NEW YORK The U.S. economy will not be thrown into recession as a result of soaring energy prices and the impacts of Hurricanes Katrina and Rita, The Conference Board reports today, but the increased costs may cut into upcoming holiday retail sales.
While the economic damage assessment is still underway, it is already clear that the impact from Hurricanes Katrina and Rita will be the biggest among natural disasters in recent U.S. history, said The Conference Board senior economist Ken Goldstein. But economic growth could slow down enough to make it feel like a recession, even if one does not occur technically.

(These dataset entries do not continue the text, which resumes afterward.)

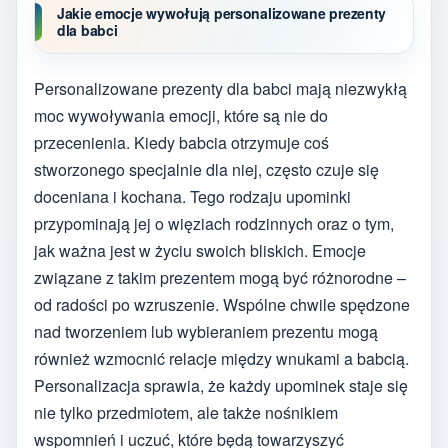
Jakie emocje wywołują personalizowane prezenty
dla babci
Personalizowane prezenty dla babci mają niezwykłą
moc wywoływania emocji, które są nie do
przecenienia. Kiedy babcia otrzymuje coś
stworzonego specjalnie dla niej, często czuje się
doceniana i kochana. Tego rodzaju upominki
przypominają jej o więziach rodzinnych oraz o tym,
jak ważna jest w życiu swoich bliskich. Emocje
związane z takim prezentem mogą być różnorodne –
od radości po wzruszenie. Wspólne chwile spędzone
nad tworzeniem lub wybieraniem prezentu mogą
również wzmocnić relacje między wnukami a babcią.
Personalizacja sprawia, że każdy upominek staje się
nie tylko przedmiotem, ale także nośnikiem
wspomnień i uczuć, które będą towarzyszyć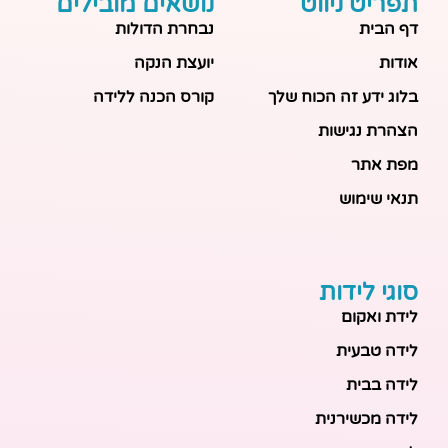
תפריט ניווט
נושאים מובילים
דף הבית
נבחרת הדולות
אודות
יועצת הנקה
בלוג ידע זה הכוח שלך
קורס הכנה ללידה
הצהרת נגישות
מפת אתר
תנאי שימוש
סוגי לידות
לידת ואקום
לידה טבעית
לידה בבית
לידה מכשירנית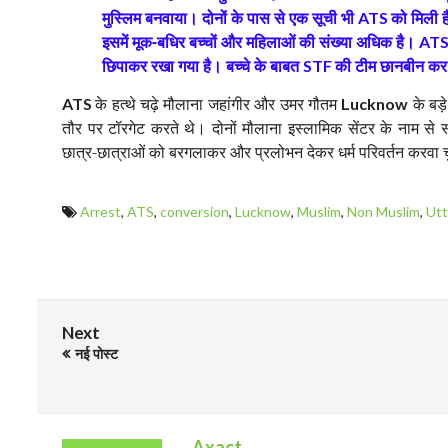
मुस्लिम बनवाया। दोनों के पास से एक सूची भी
को मिली ह
ATS
इसमें मूक-बधिर बच्चों और महिलाओं की संख्या अधिक है।
AT
छिपाकर रखा गया है। बच्चे के बाबत
की टीम छानबीन कर 
STF
के हत्थे चढ़े मौलाना जहांगीर और उमर गौतम
के बड़े
ATS
Lucknow
तौर पर टॉरगेट करते थे। दोनों मौलाना इस्लामिक सेंटर के नाम से स
छात्र-छात्राओं को बरगलाकर और प्रलोभन देकर धर्म परिवर्तन करवा चु
Arrest
,
ATS
,
conversion
,
Lucknow
,
Muslim
,
Non Muslim
,
Utt
Next
नई पोस्ट
Axact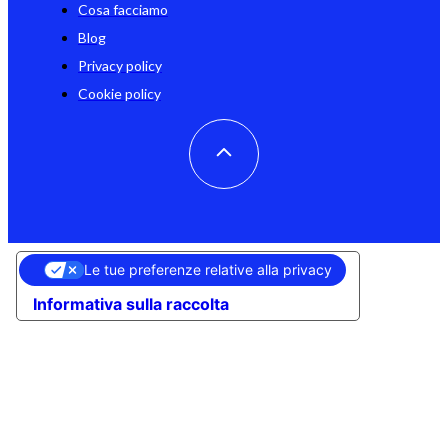
Cosa facciamo
Blog
Privacy policy
Cookie policy
Le tue preferenze relative alla privacy
Informativa sulla raccolta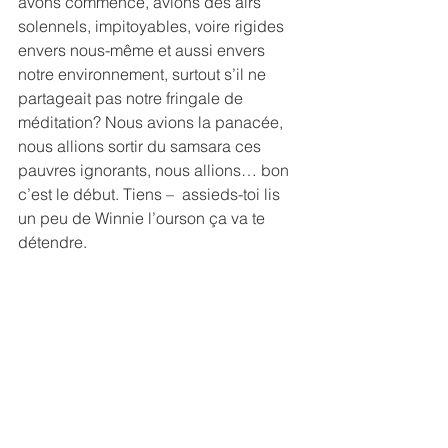
avons commencé, avions des airs 
solennels, impitoyables, voire rigides 
envers nous-même et aussi envers 
notre environnement, surtout s’il ne 
partageait pas notre fringale de 
méditation? Nous avions la panacée, 
nous allions sortir du samsara ces 
pauvres ignorants, nous allions… bon 
c’est le début. Tiens –  assieds-toi lis 
un peu de Winnie l’ourson ça va te 
détendre.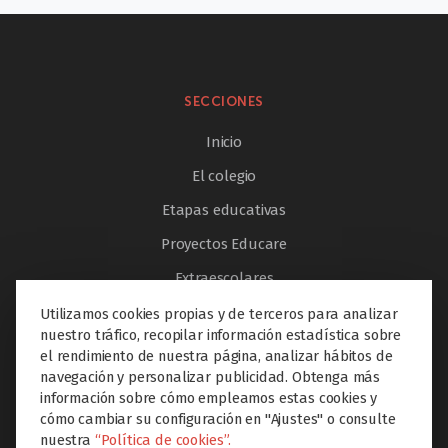
SECCIONES
Inicio
El colegio
Etapas educativas
Proyectos Educare
Extraescolares
Servicios
Utilizamos cookies propias y de terceros para analizar
nuestro tráfico, recopilar información estadística sobre
Innovación
el rendimiento de nuestra página, analizar hábitos de
navegación y personalizar publicidad. Obtenga más
Internacionalización
información sobre cómo empleamos estas cookies y
Noticias
cómo cambiar su configuración en "Ajustes" o consulte
nuestra
“Política de cookies”.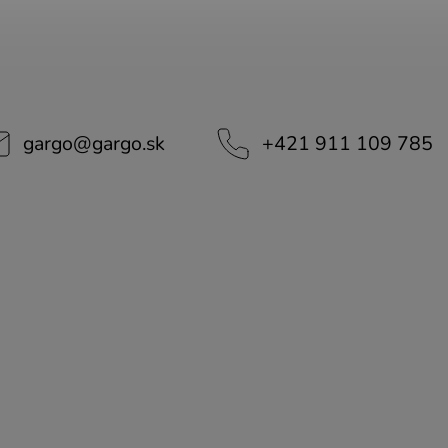
gargo
@
gargo.sk
+421 911 109 785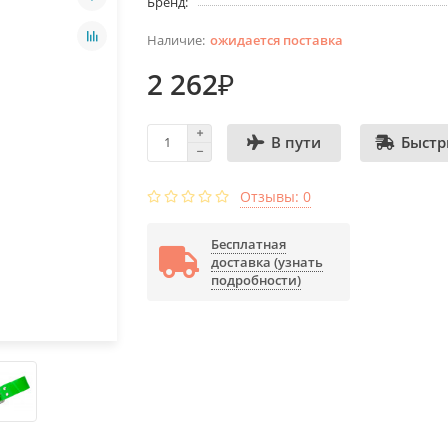
Бренд:
ожидается поставка
2 262₽
Быстр
В пути
Отзывы: 0
Бесплатная
доставка (узнать
подробности)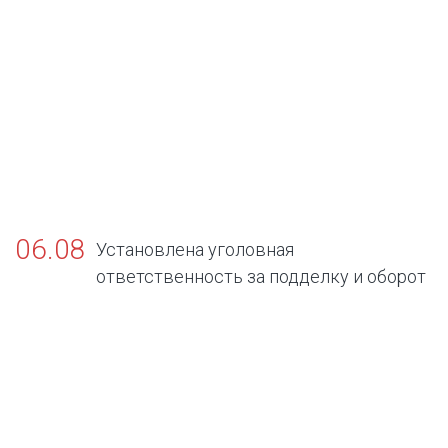
06.08
Установлена уголовная
ответственность за подделку и оборот
поддельных официальных документов об
отсутствии заболеваний, представляющих
опасность для окружающих.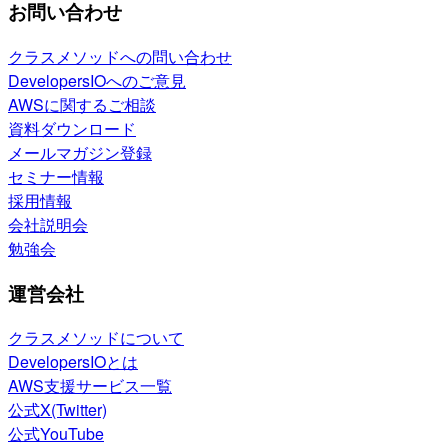
お問い合わせ
クラスメソッドへの問い合わせ
DevelopersIOへのご意見
AWSに関するご相談
資料ダウンロード
メールマガジン登録
セミナー情報
採用情報
会社説明会
勉強会
運営会社
クラスメソッドについて
DevelopersIOとは
AWS支援サービス一覧
公式X(Twitter)
公式YouTube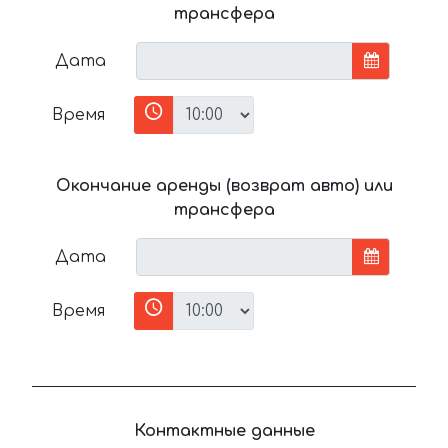
трансфера
Дата
Время
Окончание аренды (возврат авто) или
трансфера
Дата
Время
Контактные данные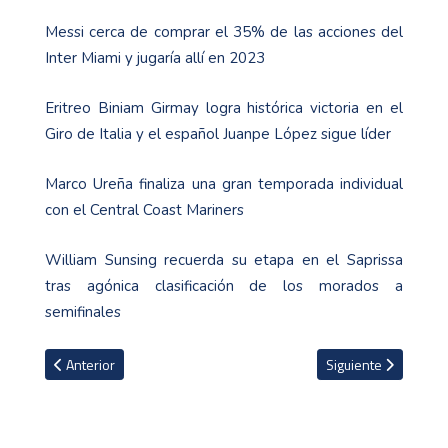
Messi cerca de comprar el 35% de las acciones del
Inter Miami y jugaría allí en 2023
Eritreo Biniam Girmay logra histórica victoria en el
Giro de Italia y el español Juanpe López sigue líder
Marco Ureña finaliza una gran temporada individual
con el Central Coast Mariners
William Sunsing recuerda su etapa en el Saprissa
tras agónica clasificación de los morados a
semifinales
Artículo anterior: Liverpool mantiene vivas sus opciones al título t
Artículo siguiente: M
Anterior
Siguiente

With economic growth slowing before the hurricanes, and the cost of energy rising, the storms timing was especially bad for the energy sector. From an energy standpoint, the storms could not have come at a worse time for U.S. consumers and businesses, says Goldstein. While Katrina wasnt necessarily a bigger storm than Hurricane Andrew that crippled southern Florida in 1992, it disrupted energy supplies at a time when the balance between supply and demand was already precarious. Hurricane Ritas impact was less than Katrinas because it largely spared the chemical and proto-chemical facilities in the region.
Beside energy shocks, The Conference Board said, the hurricanes could: erase up to half a million jobs; and incomes or output losses could total $500 million, which would slow the economy to a growth rate of less than 2% for at least one quarter.
The Conference Board said energy prices can be expected to fall back in the near future.